One of the first decisions is whether the transaction will be a share sale or an asset sale. In a share sale, the buyer acquires the company and all its assets and liabilities. In an asset sale, only selected assets transfer, with most liabilities remaining with the seller. This choice affects tax, risk, and documentation, so legal and accounting advice is essential. Tax planning should begin early as you may qualify for Business Asset Disposal Relief, reducing Capital Gains Tax on eligible sales.

2. Confidentiality and Heads of Terms

Once a buyer is identified, both parties usually sign a Non Disclosure Agreement to protect confidential information. They then negotiate Heads of Terms, outlining the price, structure, and timetable. Although generally non binding, exclusivity clauses are binding and prevent you from negotiating with others during due diligence.

3. Buyer’s Due Dilligence

The buyer’s advisers will investigate the business thoroughly.

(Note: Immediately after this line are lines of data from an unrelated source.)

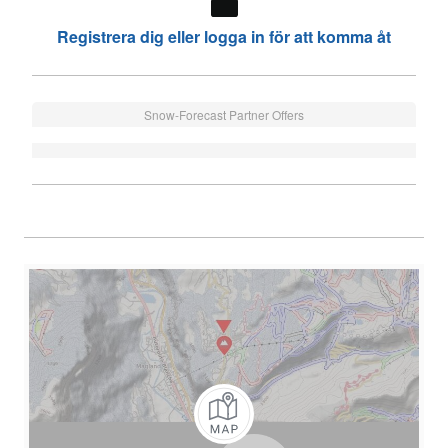
Registrera dig eller logga in för att komma åt
Snow-Forecast Partner Offers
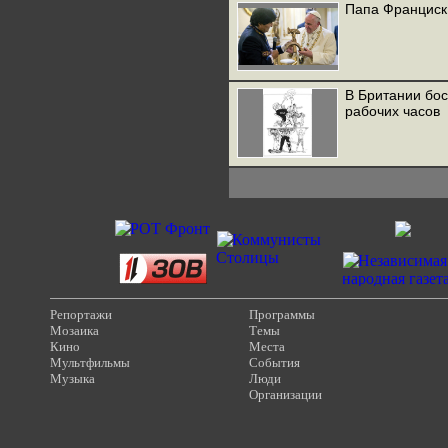
Папа Франциск
В Британии бо
рабочих часов
Репортажи
Программы
Мозаика
Темы
Кино
Места
Мультфильмы
События
Музыка
Люди
Организации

You must provide a well organised data room containing financial, legal, and operational documents. The buyer’s solicitors will raise enquiries, and your solicitor manages responses.

4. Drafting and Negotiating the Sale Agreement

The main contract, either a Share Purchase Agreement or Asset Purchase Agreement, sets out the terms of the sale.

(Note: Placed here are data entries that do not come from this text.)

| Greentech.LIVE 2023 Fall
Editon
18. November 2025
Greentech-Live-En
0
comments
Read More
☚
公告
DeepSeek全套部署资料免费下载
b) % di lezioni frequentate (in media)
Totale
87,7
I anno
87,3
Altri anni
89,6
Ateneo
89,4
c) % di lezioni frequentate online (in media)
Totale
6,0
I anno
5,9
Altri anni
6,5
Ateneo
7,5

Warranties and Indemnities

Warranties are contractual statements of fact about the condition of the business: its finances, contracts, assets, employees and legal compliance. If a warranty proves to be untrue, the buyer may be entitled to claim damages. Your solicitor will prepare a Disclosure Letter alongside the SPA. This letter sets out known exceptions to the warranties you are giving, carving out matters already known to the buyer so that you cannot be held liable for them later.

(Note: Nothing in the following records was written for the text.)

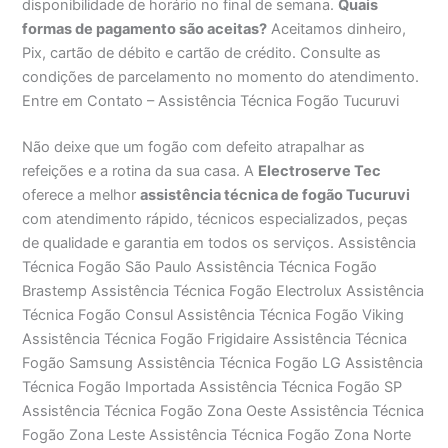
disponibilidade de horário no final de semana.
Quais
formas de pagamento são aceitas?
Aceitamos dinheiro,
Pix, cartão de débito e cartão de crédito. Consulte as
condições de parcelamento no momento do atendimento.
Entre em Contato – Assistência Técnica Fogão Tucuruvi
Não deixe que um fogão com defeito atrapalhar as
refeições e a rotina da sua casa. A
Electroserve Tec
oferece a melhor
assistência técnica de fogão Tucuruvi
com atendimento rápido, técnicos especializados, peças
de qualidade e garantia em todos os serviços. Assistência
Técnica Fogão São Paulo Assistência Técnica Fogão
Brastemp Assistência Técnica Fogão Electrolux Assistência
Técnica Fogão Consul Assistência Técnica Fogão Viking
Assistência Técnica Fogão Frigidaire Assistência Técnica
Fogão Samsung Assistência Técnica Fogão LG Assistência
Técnica Fogão Importada Assistência Técnica Fogão SP
Assistência Técnica Fogão Zona Oeste Assistência Técnica
Fogão Zona Leste Assistência Técnica Fogão Zona Norte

Consideration and Earn-Outs

The agreed price may not all be payable on completion. It is common in owner-managed business sales for a portion of the consideration to be deferred or contingent on the future performance of the business. This arrangement (earn-out) means that part of what you receive will depend on whether the business hits agreed targets after the sale. Earn-outs can be an effective way of bridging a gap in valuation expectations.

Restrictive Covenants

These are clauses preventing you from setting up a competing business, soliciting former customers, or poaching staff for a defined period after completion. The scope and duration of these restrictions are negotiable, and your solicitor will advise on what is reasonable and enforceable.

5. Employment Law and TUPE

Where there is a business transfers, the TUPE Regulations 2006 usually apply. Employees automatically transfer to the buyer on existing terms, and both parties must inform and consult staff. Specialist employment law advice should be taken by the buying party.

6. Completion and Post Sale Obligations

Completion transfers ownership, with documents signed and payment made. Additional steps may include assigning leases, transferring intellectual property, and updating Companies House.